The United States and Iraq also are parties to the 1949 Geneva Convention on the Wounded and Sick, Parks noted. This convention, he pointed out, also deals with the protection and respect for enemy and dead on the battlefield. Warring sides are required to protect the dead against pillage and ill treatment, he noted, and to ensure that the dead are honorably interred, their graves respected.
Identity and other information, Parks noted, are provided to the International Committee of the Red Cross.
Parks said American and coalition forces in Iraq conduct all operations in compliance with the law of war. And he pointed out that there's no other country that devotes more resources to training and compliance with the laws of war than the United States.

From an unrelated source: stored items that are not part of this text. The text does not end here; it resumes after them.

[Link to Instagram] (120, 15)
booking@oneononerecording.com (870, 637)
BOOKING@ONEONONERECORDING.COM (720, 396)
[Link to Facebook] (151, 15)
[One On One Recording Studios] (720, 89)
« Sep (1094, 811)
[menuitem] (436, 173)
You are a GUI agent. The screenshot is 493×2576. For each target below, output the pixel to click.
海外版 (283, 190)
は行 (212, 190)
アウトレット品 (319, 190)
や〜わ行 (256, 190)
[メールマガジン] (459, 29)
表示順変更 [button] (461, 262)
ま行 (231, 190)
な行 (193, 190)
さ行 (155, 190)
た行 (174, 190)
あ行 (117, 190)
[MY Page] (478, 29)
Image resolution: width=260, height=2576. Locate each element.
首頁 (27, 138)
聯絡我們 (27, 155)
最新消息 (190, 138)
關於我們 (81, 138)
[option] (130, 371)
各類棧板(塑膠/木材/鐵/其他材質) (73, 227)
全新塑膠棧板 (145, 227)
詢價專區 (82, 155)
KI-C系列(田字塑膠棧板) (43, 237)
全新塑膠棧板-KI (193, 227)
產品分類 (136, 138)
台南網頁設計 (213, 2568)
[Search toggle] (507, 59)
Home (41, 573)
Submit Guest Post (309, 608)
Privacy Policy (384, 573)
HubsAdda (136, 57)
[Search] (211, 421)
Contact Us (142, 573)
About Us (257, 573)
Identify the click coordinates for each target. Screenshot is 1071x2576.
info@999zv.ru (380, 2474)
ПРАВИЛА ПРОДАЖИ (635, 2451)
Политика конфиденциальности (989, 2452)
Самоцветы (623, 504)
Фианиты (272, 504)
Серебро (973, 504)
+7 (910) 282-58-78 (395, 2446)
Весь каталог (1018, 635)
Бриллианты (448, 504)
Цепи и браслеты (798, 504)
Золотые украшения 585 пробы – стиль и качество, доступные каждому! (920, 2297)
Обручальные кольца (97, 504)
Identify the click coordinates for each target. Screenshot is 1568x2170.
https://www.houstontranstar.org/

U.S. and coalition forces have planned for the protection and proper treatment of all Iraqi POWs under each of the Geneva Conventions, Parks noted. And he said such plans are woven into current allied operations.
America and its coalition partners detained 86,743 Iraqi POWs during Operation Desert Storm in 1991, Parks pointed out. These Iraqi POWS "were given all the protections required by the Geneva Conventions," he noted.
U.S. and coalition forces in Iraq today "are providing, and will continue to provide, captured Iraqi combatants with the protections of the Geneva Conventions and other pertinent international laws," Parks emphasized.
Iraq has not yet allowed International Committee of the Red Cross officials to visit with American and coalition POWs it now holds, Parks stated. He noted that American POWs captured during Operation Desert Storm weren't released by the Iraqis until the war had ended.
However, arrangements have been made to enable ICRC representatives to visit with Iraqi POWs held by U.S. and coalition forces, he said.